Le bureau de Bukele n’a pas répondu aux multiples demandes de commentaires sur ce sujet. En règle générale, le président salvadorien ne parle pas aux médias, préférant s’exprimer sur Twitter, où il affirme souvent que les groupes de défense des droits humains sont plus intéressés à défendre les droits des criminels que les citoyens respectueux des lois.
Dans un tweet en avril dernier, Bukele a reconnu que des erreurs avaient été commises dans un cas, déclarant : « Il y aura toujours une erreur de 1 % qu’un système équitable doit corriger.
Mais les familles de nombreux détenus protestent depuis des mois, affirmant que leurs proches ont été arrêtés et accusés d’être membres de gangs simplement parce qu’ils se trouvaient au mauvais endroit au mauvais moment.
Maribel Flores, la mère d’une femme détenue, a récemment rejoint un groupe protestant contre la politique de Bukele au siège du Bureau des droits de l’homme d’El Salvador à San Salvador, la capitale, exigeant la fin de ce qu’ils appellent les «détentions arbitraires».

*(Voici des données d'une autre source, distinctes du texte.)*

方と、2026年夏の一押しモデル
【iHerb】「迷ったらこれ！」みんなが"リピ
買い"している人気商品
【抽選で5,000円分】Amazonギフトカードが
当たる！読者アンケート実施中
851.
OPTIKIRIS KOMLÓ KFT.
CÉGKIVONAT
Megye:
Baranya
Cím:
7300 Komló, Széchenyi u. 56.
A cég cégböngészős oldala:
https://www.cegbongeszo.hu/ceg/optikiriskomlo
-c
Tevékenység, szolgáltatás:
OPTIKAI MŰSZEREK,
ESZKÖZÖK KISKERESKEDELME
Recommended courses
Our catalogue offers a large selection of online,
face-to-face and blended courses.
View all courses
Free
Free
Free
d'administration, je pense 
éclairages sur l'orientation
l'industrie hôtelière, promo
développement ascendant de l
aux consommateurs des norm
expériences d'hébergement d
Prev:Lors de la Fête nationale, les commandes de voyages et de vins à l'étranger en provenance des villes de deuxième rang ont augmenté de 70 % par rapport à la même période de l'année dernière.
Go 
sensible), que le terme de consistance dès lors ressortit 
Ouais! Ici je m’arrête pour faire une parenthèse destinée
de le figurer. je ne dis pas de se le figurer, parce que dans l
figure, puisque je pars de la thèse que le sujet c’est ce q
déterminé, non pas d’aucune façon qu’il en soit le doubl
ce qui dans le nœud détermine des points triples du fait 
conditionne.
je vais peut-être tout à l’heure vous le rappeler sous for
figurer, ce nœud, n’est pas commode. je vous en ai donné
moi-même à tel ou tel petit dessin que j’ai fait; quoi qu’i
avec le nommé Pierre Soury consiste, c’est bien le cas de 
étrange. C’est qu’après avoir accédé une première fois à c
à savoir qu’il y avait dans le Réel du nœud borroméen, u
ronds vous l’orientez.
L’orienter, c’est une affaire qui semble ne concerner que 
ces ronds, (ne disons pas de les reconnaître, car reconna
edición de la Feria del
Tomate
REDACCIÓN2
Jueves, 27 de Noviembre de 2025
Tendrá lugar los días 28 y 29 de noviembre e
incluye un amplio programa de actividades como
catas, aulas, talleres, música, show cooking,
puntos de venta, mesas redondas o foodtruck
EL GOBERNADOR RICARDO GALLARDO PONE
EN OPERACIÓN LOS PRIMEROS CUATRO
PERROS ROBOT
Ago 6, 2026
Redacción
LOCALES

Parmi ceux qui pensent que la politique de Bukele fait plus de mal que de bien figurent Rafael Ruiz et Norma Díaz. Ils sont les parents de cinq enfants qui vivent près de San Salvador, la capitale. Ils ont déclaré à CNN qu’un de leurs fils avait été arrêté en avril dernier et un deuxième en décembre. Ils sont maintenant tous deux accusés de crimes de gangs, bien que leurs parents insistent sur leur innocence.
« Ils me prennent pratiquement la vie », a déclaré Díaz à CNN en s’étouffant. « Mes enfants ne sont pas des criminels. Ce sont des gens bons et travailleurs. »
« Petit à petit, on est rongé par la tristesse d’essayer de savoir pourquoi ses enfants sont à cet endroit [jail]. Peut-être qu’ils ne leur donnent pas de médicaments, de nourriture ou quoi que ce soit », a déclaré Ruiz.